**Activity:** Among the records below, find the lines that contain "welzijn" and copy each of them.

Items listed in a dataset

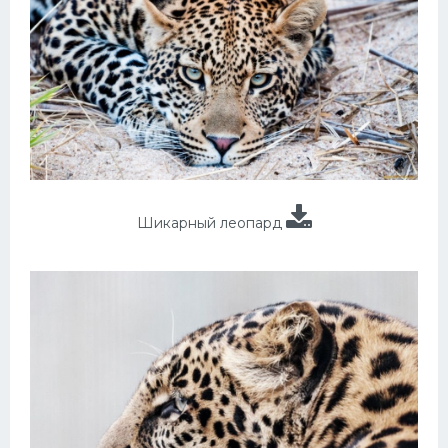
Шикарный леопард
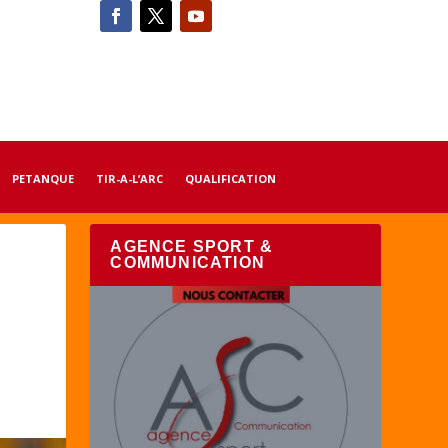
PETANQUE
TIR-A-L’ARC
QUALIFICATION
AGENCE SPORT &
COMMUNICATION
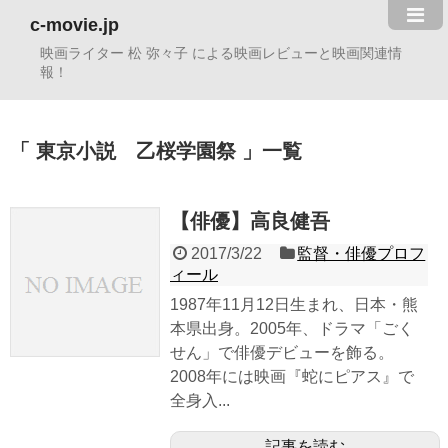
c-movie.jp
映画ライター 松 弥々子 による映画レビューと映画関連情
報！
東京小説 乙桜学園祭
一覧
【俳優】高良健吾
2017/3/22
監督・俳優プロフ
ィール
1987年11月12日生まれ、日本・熊
本県出身。2005年、ドラマ「ごく
せん」で俳優デビューを飾る。
2008年には映画『蛇にピアス』で
全身入...
記事を読む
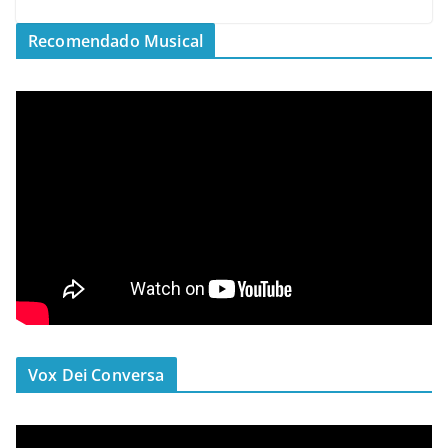
Recomendado Musical
Vox Dei Conversa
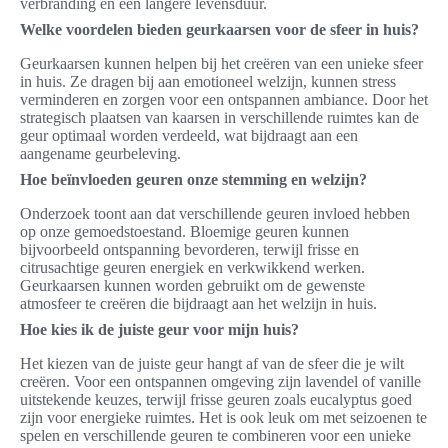
verbranding en een langere levensduur.
Welke voordelen bieden geurkaarsen voor de sfeer in huis?
Geurkaarsen kunnen helpen bij het creëren van een unieke sfeer
in huis. Ze dragen bij aan emotioneel welzijn, kunnen stress
verminderen en zorgen voor een ontspannen ambiance. Door het
strategisch plaatsen van kaarsen in verschillende ruimtes kan de
geur optimaal worden verdeeld, wat bijdraagt aan een
aangename geurbeleving.
Hoe beïnvloeden geuren onze stemming en welzijn?
Onderzoek toont aan dat verschillende geuren invloed hebben
op onze gemoedstoestand. Bloemige geuren kunnen
bijvoorbeeld ontspanning bevorderen, terwijl frisse en
citrusachtige geuren energiek en verkwikkend werken.
Geurkaarsen kunnen worden gebruikt om de gewenste
atmosfeer te creëren die bijdraagt aan het welzijn in huis.
Hoe kies ik de juiste geur voor mijn huis?
Het kiezen van de juiste geur hangt af van de sfeer die je wilt
creëren. Voor een ontspannen omgeving zijn lavendel of vanille
uitstekende keuzes, terwijl frisse geuren zoals eucalyptus goed
zijn voor energieke ruimtes. Het is ook leuk om met seizoenen te
spelen en verschillende geuren te combineren voor een unieke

**Output for this task:**
in huis. Ze dragen bij aan emotioneel welzijn, kunnen stress
Hoe beïnvloeden geuren onze stemming en welzijn?
atmosfeer te creëren die bijdraagt aan het welzijn in huis.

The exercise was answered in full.